In her brilliant, hilarious, and at times shocking debut, Mona Awad simultaneously skewers the body image-obsessed culture that tells women they have no value outside their physical appearance, and delivers a tender and moving depiction of a lovably difficult young woman whose life is hijacked by her struggle to conform. As caustically funny as it is heartbreaking, 13 Ways of Looking at a Fat Girl introduces a vital new voice in fiction.
Notice!!! This is a SPOILER review!!!
(There are also swear words in some quotes)
The universe is against us, which makes sense. So we get another McFlurry and talk about how fat we are for a while.
I don’t know what I expected when I picked this one up off the shelf of a little indie store in Whistler, Canada, but it certainly wasn’t what I got.
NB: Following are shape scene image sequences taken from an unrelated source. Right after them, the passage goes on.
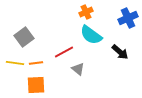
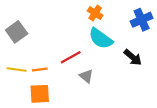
orange cross: (86, 12) -> (95, 13), turned -32
gray square: (24, 37) -> (17, 32), moved

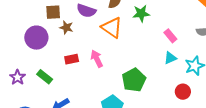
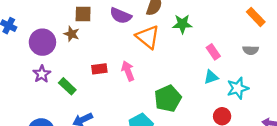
brown star: (66, 27) -> (72, 34), moved
purple circle: (36, 38) -> (42, 42), moved
purple star: (18, 77) -> (42, 74), moved

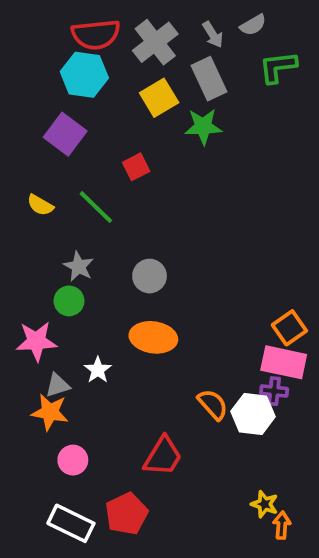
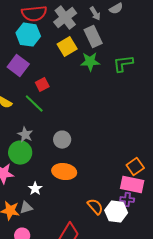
green L-shape: (278, 67) -> (123, 64), moved
red square: (136, 167) -> (42, 85), moved
green circle: (69, 301) -> (20, 153), size x1.5
gray triangle: (58, 385) -> (26, 208), moved

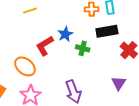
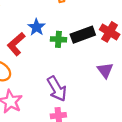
black rectangle: (107, 31) -> (83, 35), moved

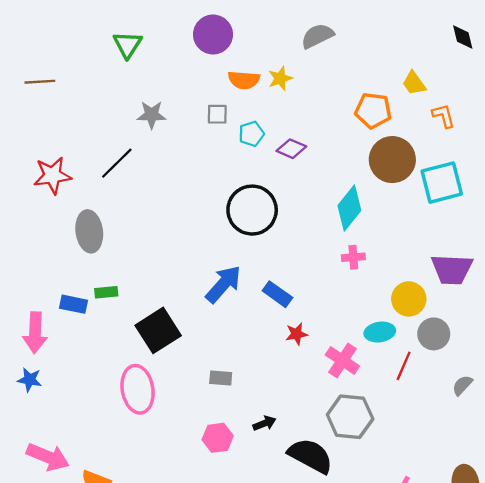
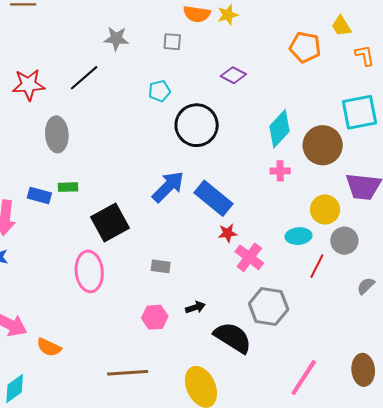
cyan pentagon: (251, 134) -> (159, 91), moved
brown circle: (392, 160) -> (323, 145), moved
blue rectangle: (277, 294) -> (214, 198), size x1.5
pink cross: (342, 360) -> (249, 257), moved

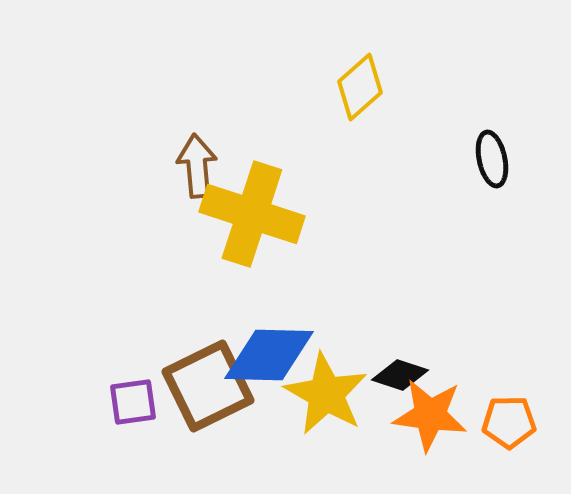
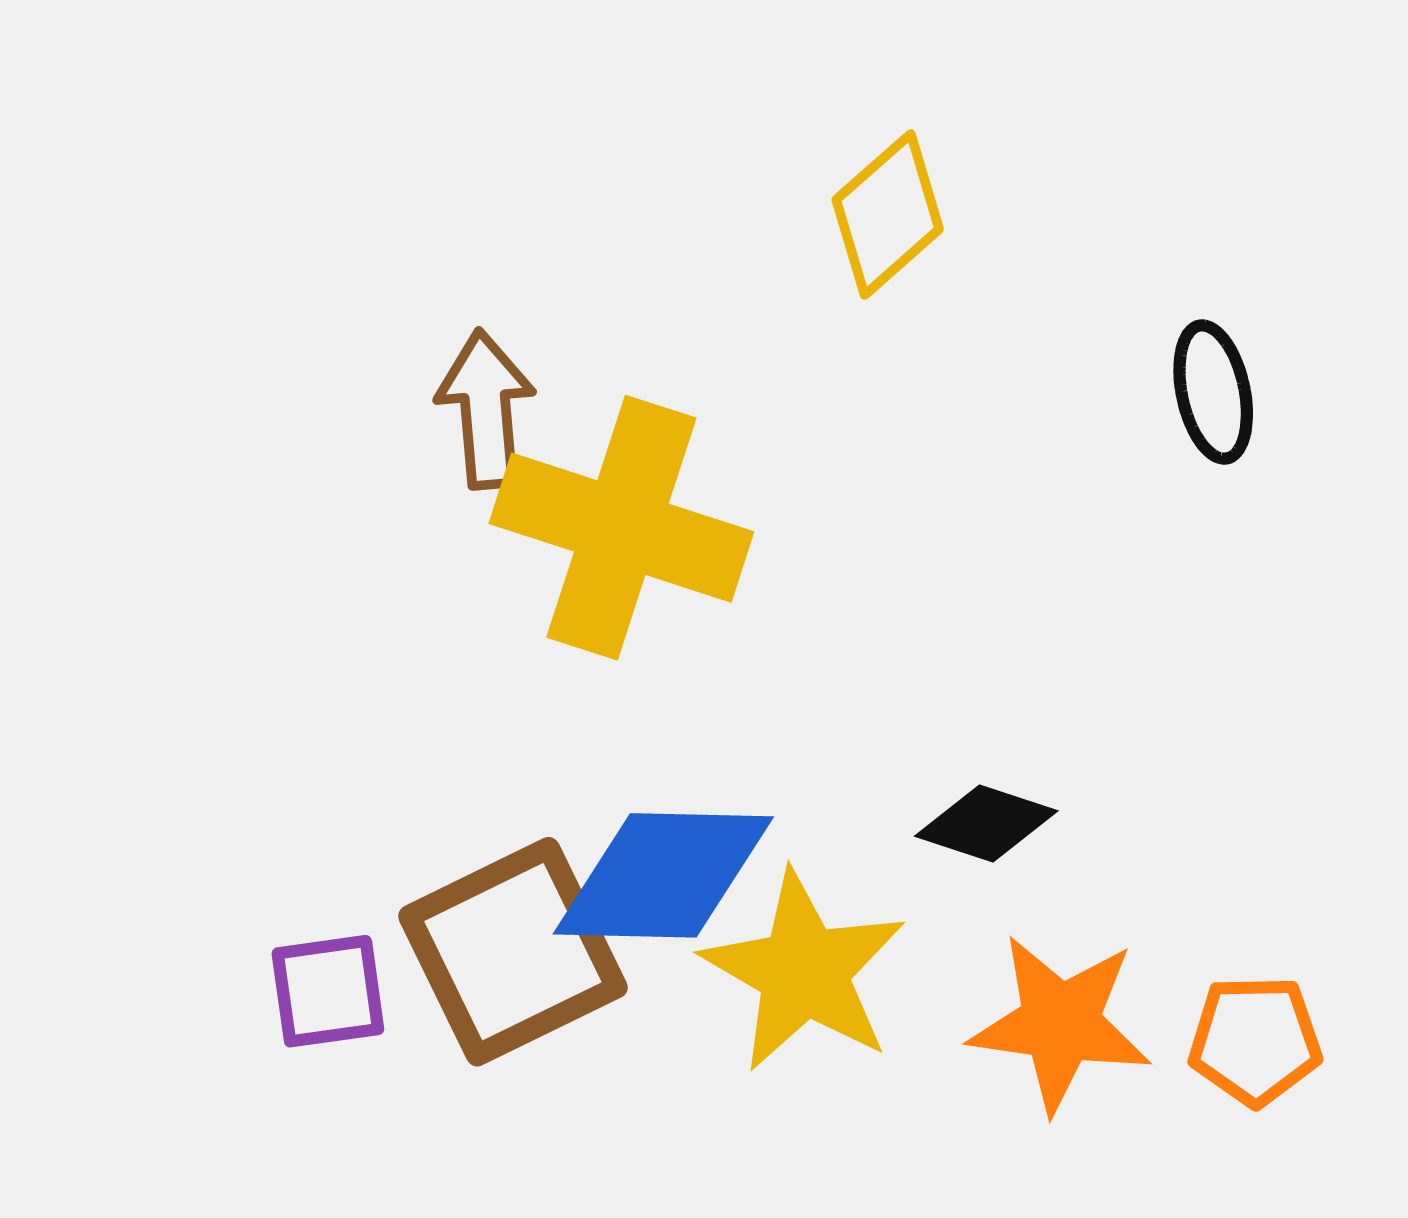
black diamond: (400, 375) -> (986, 824), moved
Before I get into the review, I’d like to remind you that 3 stars is not a bad rating. 3 stars means that I enjoyed it. I didn’t love it enough to give it 4 stars, but it was a good book.
It was not, however, a happy book, no matter how you look at it. Lizzie’s life does not get better. It was quite an adjustment for me to realize this fact. I am someone who wants everything to work out in the end, and I kept looking forward, like Oh she’s about to turn her life around. But it never happens. She starts off trapped in a too small town and too big body, but even after shedding the weight of both Lizzie is miserable.
Later on I’m going to be really fucking beautiful. I’m going to grow into that nose and develop an eating disorder. I’ll be hungry and angry all my life but I’ll also have a hell of a time.
In a sense, then, there is no action in the plot. The story revolves instead around Lizzie’s internal turmoil. Because of this, time wasn’t really a heavily weighted theme. It was present, of course, but it felt like a three dimensional space – as though it could be moved through. It felt like a pool of molasses that the reader is being pulled through. It was a strange sensation, but not altogether unpleasant. Just another thing that I had to get used to.
Because the book is so focused on Lizzie’s narrative, there is a very strong point of view being conveyed. Moreover, there is a clear distinction between Awad’s opinion and Lizzie’s, much more so than in any book I’ve ever read before. So while Lizzie is bemoaning her weight or starving herself, Awad is baring for the world the struggles that women face. The result is a very powerful novel with truth at its core.
My father has always felt that being fat was a choice.
There are very feminist values in the skeleton of the book, and I appreciated that greatly. Awad tears apart the institutionalization of fat shaming. Lizzie says so nonchalantly that only after she had slimmed down (through drastic diets and other similarly unhealthy methods) did she feel okay to face her father. Throughout the story we learn that she lost the weight for certain people: a future boyfriend, her father. Her coworkers and friends. Her husband. But never herself. I could almost hear Awad screaming through the page: it’s the culture! It’s the society! And as the book progresses it seems to crystallize in the reader’s mind as well.
There was always that shadowy twin, thin when I was fat, fat when I was thin, myself in silvery negative, with dark teeth and shining white pupils glowing in the black sunlight of that other world. —Margaret Atwood
From this hard hitting epigraph to the final page, 13 Ways of Looking at a Fat Girl makes its intent transparent: to combat the beauty standards we as a race have created. And with every honest word, that is exactly what Mona Awad does.